---------- Supplied material ----------
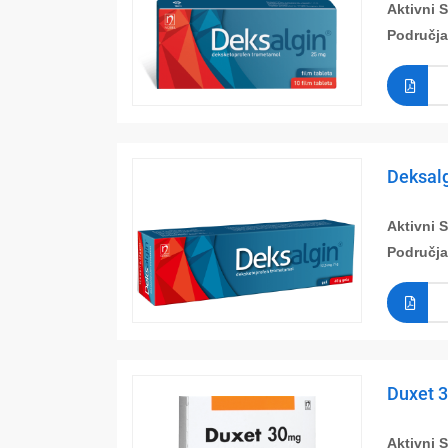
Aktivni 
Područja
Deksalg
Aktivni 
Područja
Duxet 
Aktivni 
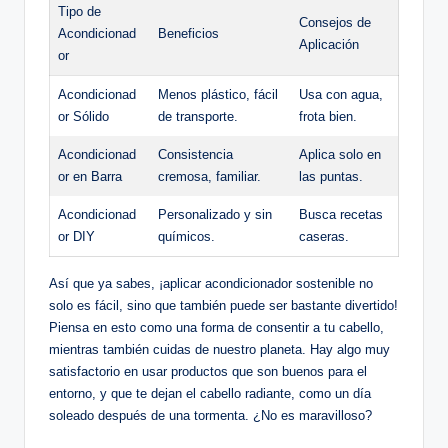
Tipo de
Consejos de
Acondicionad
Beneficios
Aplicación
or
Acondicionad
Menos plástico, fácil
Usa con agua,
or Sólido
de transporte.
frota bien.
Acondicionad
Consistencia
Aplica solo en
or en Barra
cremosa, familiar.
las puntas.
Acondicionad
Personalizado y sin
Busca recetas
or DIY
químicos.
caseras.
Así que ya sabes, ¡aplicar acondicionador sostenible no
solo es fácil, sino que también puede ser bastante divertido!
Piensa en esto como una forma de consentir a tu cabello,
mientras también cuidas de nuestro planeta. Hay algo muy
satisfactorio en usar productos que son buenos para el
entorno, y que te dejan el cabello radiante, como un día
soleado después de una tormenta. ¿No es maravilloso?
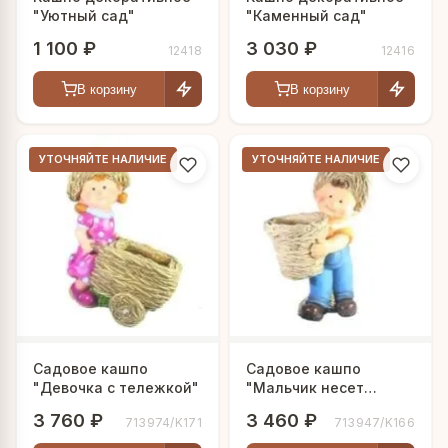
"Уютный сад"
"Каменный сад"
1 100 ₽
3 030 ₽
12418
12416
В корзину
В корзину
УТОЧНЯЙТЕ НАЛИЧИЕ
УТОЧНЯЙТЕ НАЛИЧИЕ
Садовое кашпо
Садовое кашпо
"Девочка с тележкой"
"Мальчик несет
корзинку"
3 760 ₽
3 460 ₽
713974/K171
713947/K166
----------
---------- Supplied material ----------
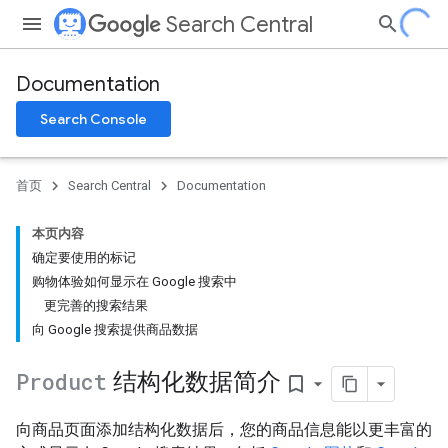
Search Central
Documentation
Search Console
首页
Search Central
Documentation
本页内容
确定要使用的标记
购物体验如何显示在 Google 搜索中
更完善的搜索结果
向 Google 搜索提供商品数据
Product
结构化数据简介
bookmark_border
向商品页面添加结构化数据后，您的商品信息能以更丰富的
----------
→ Directions:
The stretch above running from the line with "Así que ya sabes, ¡aplicar" through the line with "713947/K166" is all you should copy, exactly, leaving out the pictures.

→ Written answer:
Así que ya sabes, ¡aplicar acondicionador sostenible no
solo es fácil, sino que también puede ser bastante divertido!
Piensa en esto como una forma de consentir a tu cabello,
mientras también cuidas de nuestro planeta. Hay algo muy
satisfactorio en usar productos que son buenos para el
entorno, y que te dejan el cabello radiante, como un día
soleado después de una tormenta. ¿No es maravilloso?
"Уютный сад"
"Каменный сад"
1 100 ₽
3 030 ₽
12418
12416
В корзину
В корзину
УТОЧНЯЙТЕ НАЛИЧИЕ
УТОЧНЯЙТЕ НАЛИЧИЕ
Садовое кашпо
Садовое кашпо
"Девочка с тележкой"
"Мальчик несет
корзинку"
3 760 ₽
3 460 ₽
713974/K171
713947/K166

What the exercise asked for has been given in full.